BEGIN Records for this exercise

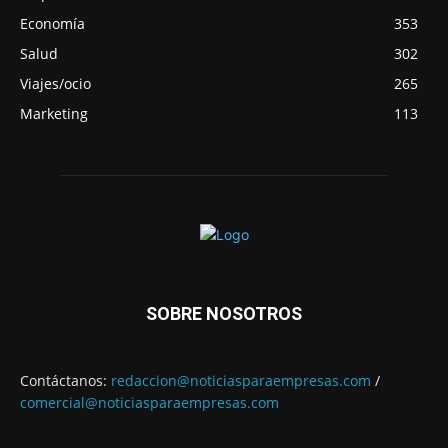
Economía
353
Salud
302
Viajes/ocio
265
Marketing
113
SOBRE NOSOTROS
Contáctanos:
redaccion@noticiasparaempresas.com
/
comercial@noticiasparaempresas.com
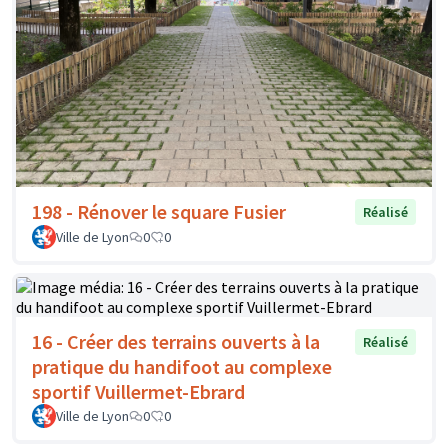
198 - Rénover le square Fusier
Réalisé
Ville de Lyon
0
0
16 - Créer des terrains ouverts à la
Réalisé
pratique du handifoot au complexe
sportif Vuillermet-Ebrard
Ville de Lyon
0
0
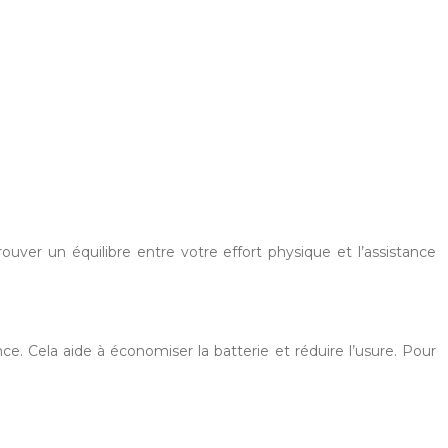
rouver un équilibre entre votre effort physique et l’assistance
e. Cela aide à économiser la batterie et réduire l’usure. Pour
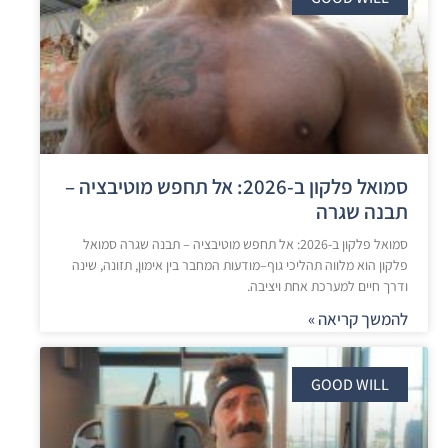
סמואל פלקון ב-2026: אל תחפש מוטיבציה –
תבנה שגרה
סמואל פלקון ב-2026: אל תחפש מוטיבציה – תבנה שגרה סמואל
פלקון הוא מלווה תהליכי גוף–מודעות המחבר בין אימון, תזונה, שינה
ודרך חיים למערכת אחת ויציבה.
להמשך קריאה »
GOOD WILL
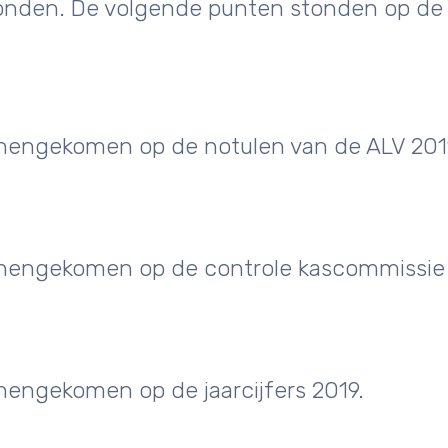
evonden. De volgende punten stonden op de
innengekomen op de notulen van de ALV 201
innengekomen op de controle kascommissie 
nnengekomen op de jaarcijfers 2019.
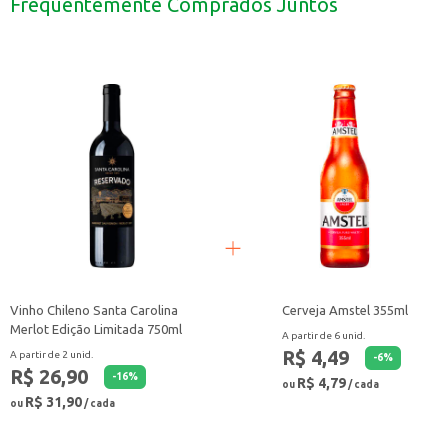
Frequentemente Comprados Juntos
Experimente harmonizar com petiscos, carnes grelhadas ou queijos.
Sirva gelada para realçar o sabor e refrescância.
Ideal para presentear apreciadores de cerveja.
A Cerveja Petra Premium 330ml é uma escolha que combina sabor e praticidad
Vinho Chileno Santa Carolina
Cerveja Amstel 355ml
Merlot Edição Limitada 750ml
A partir de 6 unid.
R$ 4,49
A partir de 2 unid.
-
6
%
R$ 26,90
-
16
%
R$ 4,79
ou
/ cada
R$ 31,90
ou
/ cada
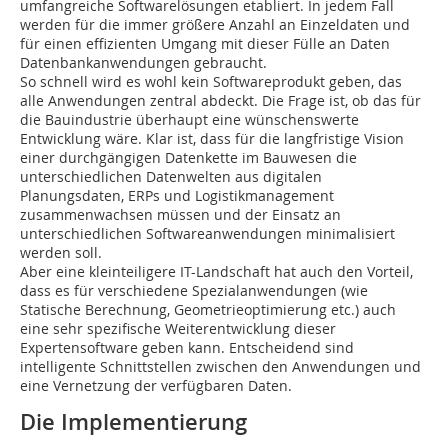
umfangreiche Softwarelösungen etabliert. In jedem Fall
werden für die immer größere Anzahl an Einzeldaten und
für einen effizienten Umgang mit dieser Fülle an Daten
Datenbankanwendungen gebraucht.
So schnell wird es wohl kein Softwareprodukt geben, das
alle Anwendungen zentral abdeckt. Die Frage ist, ob das für
die Bauindustrie überhaupt eine wünschenswerte
Entwicklung wäre. Klar ist, dass für die langfristige Vision
einer durchgängigen Datenkette im Bauwesen die
unterschiedlichen Datenwelten aus digitalen
Planungsdaten, ERPs und Logistikmanagement
zusammenwachsen müssen und der Einsatz an
unterschiedlichen Softwareanwendungen minimalisiert
werden soll.
Aber eine kleinteiligere IT-Landschaft hat auch den Vorteil,
dass es für verschiedene Spezialanwendungen (wie
Statische Berechnung, Geometrieoptimierung etc.) auch
eine sehr spezifische Weiterentwicklung dieser
Expertensoftware geben kann. Entscheidend sind
intelligente Schnittstellen zwischen den Anwendungen und
eine Vernetzung der verfügbaren Daten.
Die Implementierung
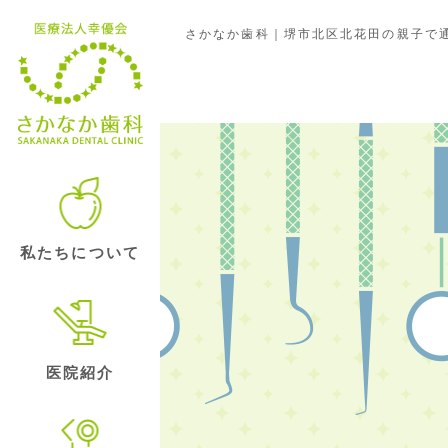
さかなか歯科｜堺市北区北花田の親子で通
勉強会・セミナー
私たちについて
医院紹介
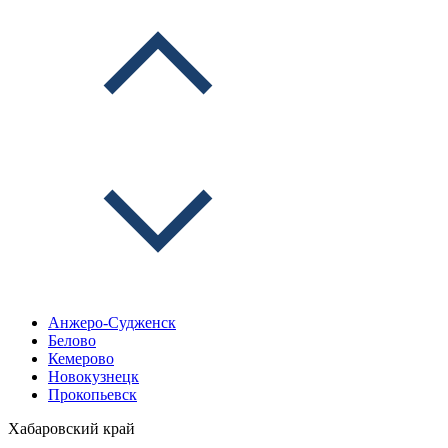
Анжеро-Судженск
Белово
Кемерово
Новокузнецк
Прокопьевск
Хабаровский край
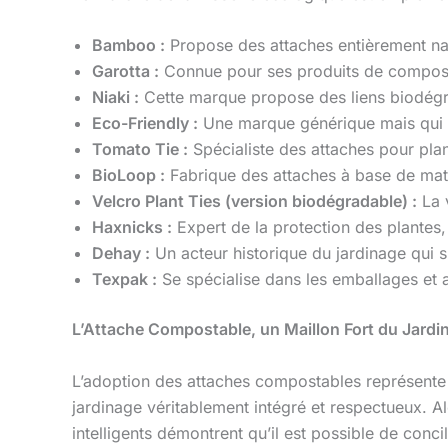
Bamboo :
Propose des attaches entièrement nat
Garotta :
Connue pour ses produits de compostag
Niaki :
Cette marque propose des liens biodégrad
Eco-Friendly :
Une marque générique mais qui 
Tomato Tie :
Spécialiste des attaches pour pla
BioLoop :
Fabrique des attaches à base de ma
Velcro Plant Ties (version biodégradable) :
La v
Haxnicks :
Expert de la protection des plantes
Dehay :
Un acteur historique du jardinage qui s
Texpak :
Se spécialise dans les emballages et 
L’Attache Compostable, un Maillon Fort du Jard
L’adoption des attaches compostables représente 
jardinage véritablement intégré et respectueux. A
intelligents démontrent qu’il est possible de con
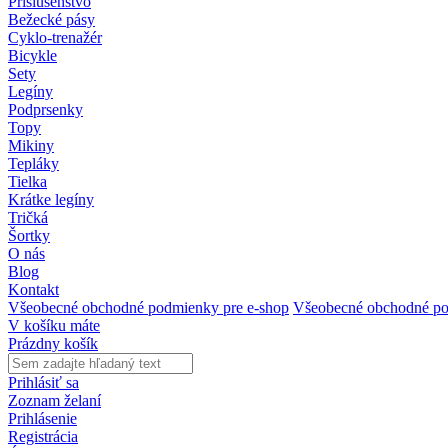
Príslušenstvo
Bežecké pásy
Cyklo-trenažér
Bicykle
Sety
Legíny
Podprsenky
Topy
Mikiny
Tepláky
Tielka
Krátke legíny
Tričká
Šortky
O nás
Blog
Kontakt
Všeobecné obchodné podmienky pre e-shop
Všeobecné obchodné po
V košíku máte
Prázdny košík
Prihlásiť sa
Zoznam želaní
Prihlásenie
Registrácia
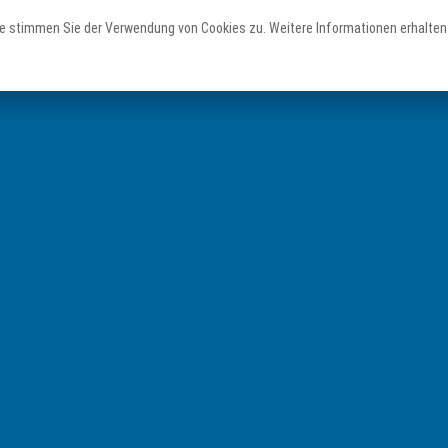
e stimmen Sie der Verwendung von Cookies zu. Weitere Informationen erhalten 
Erleben
Staunen
Planen
Teutoschleifen
Sehenswertes
Service & Unterkünfte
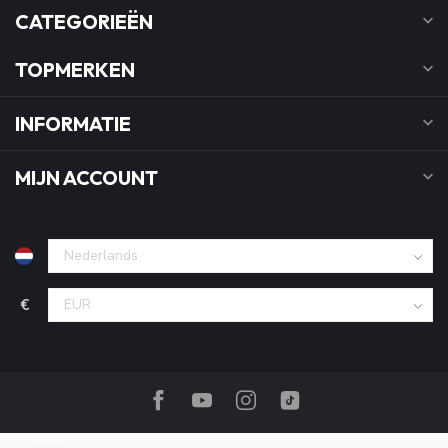
CATEGORIEËN
TOPMERKEN
INFORMATIE
MIJN ACCOUNT
€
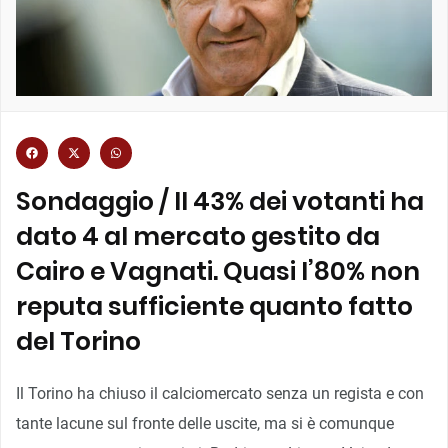
Sondaggio / Il 43% dei votanti ha
dato 4 al mercato gestito da
Cairo e Vagnati. Quasi l’80% non
reputa sufficiente quanto fatto
del Torino
Il Torino ha chiuso il calciomercato senza un regista e con
tante lacune sul fronte delle uscite, ma si è comunque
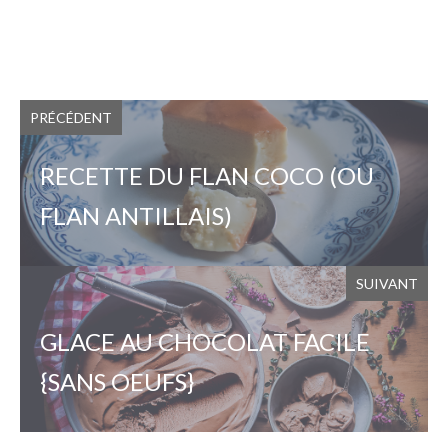
PRÉCÉDENT
RECETTE DU FLAN COCO (OU
FLAN ANTILLAIS)
SUIVANT
GLACE AU CHOCOLAT FACILE
{SANS OEUFS}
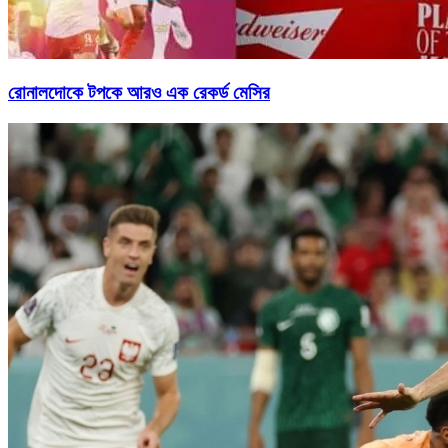
রোনালদোকে টপকে আরও এক রেকর্ড মেসির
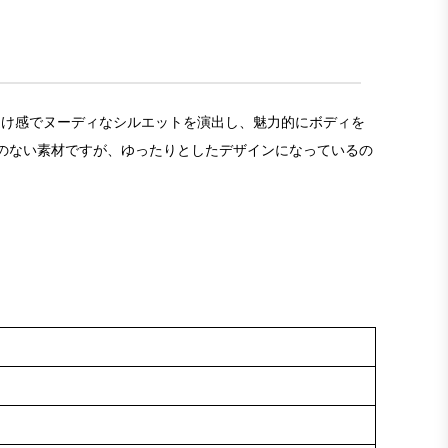
な透け感でヌーディなシルエットを演出し、魅力的にボディを
のない素材ですが、ゆったりとしたデザインになっているの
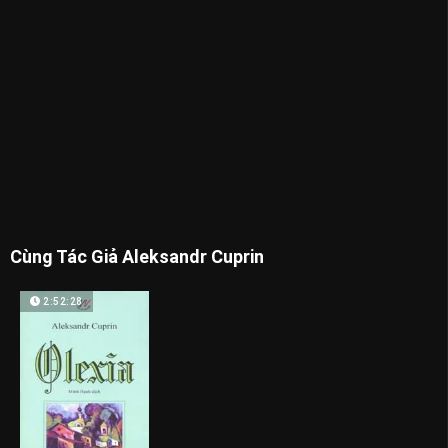
Cùng Tác Giả Aleksandr Cuprin
2:52:28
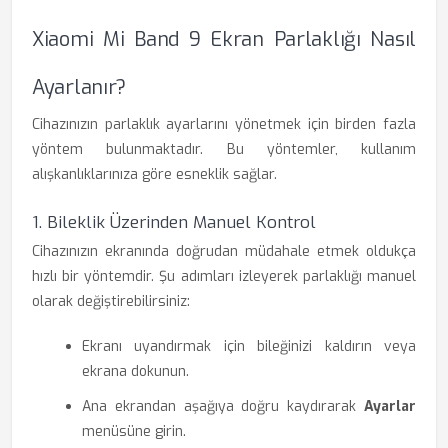
Xiaomi Mi Band 9 Ekran Parlaklığı Nasıl
Ayarlanır?
Cihazınızın parlaklık ayarlarını yönetmek için birden fazla
yöntem bulunmaktadır. Bu yöntemler, kullanım
alışkanlıklarınıza göre esneklik sağlar.
1. Bileklik Üzerinden Manuel Kontrol
Cihazınızın ekranında doğrudan müdahale etmek oldukça
hızlı bir yöntemdir. Şu adımları izleyerek parlaklığı manuel
olarak değiştirebilirsiniz:
Ekranı uyandırmak için bileğinizi kaldırın veya
ekrana dokunun.
Ana ekrandan aşağıya doğru kaydırarak
Ayarlar
menüsüne girin.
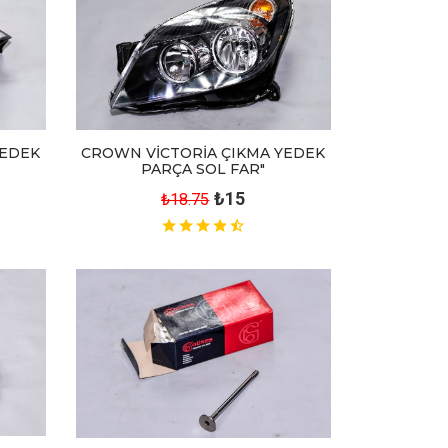
CROWN VİCTORİA ÇIKMA YEDEK
YEDEK
PARÇA SOL FAR"
₺15
₺18.75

END Records for this exercise

Task details: Repeat, word for word, the lines of the material above from the one holding "Cùng Tác Giả Aleksandr Cuprin" through the one holding "Cihazınızın ekranında doğrudan". Leave out pictures.

Reply to the exercise:
Cùng Tác Giả Aleksandr Cuprin
2:52:28
Xiaomi Mi Band 9 Ekran Parlaklığı Nasıl
Ayarlanır?
Cihazınızın parlaklık ayarlarını yönetmek için birden fazla
yöntem bulunmaktadır. Bu yöntemler, kullanım
alışkanlıklarınıza göre esneklik sağlar.
1. Bileklik Üzerinden Manuel Kontrol
Cihazınızın ekranında doğrudan müdahale etmek oldukça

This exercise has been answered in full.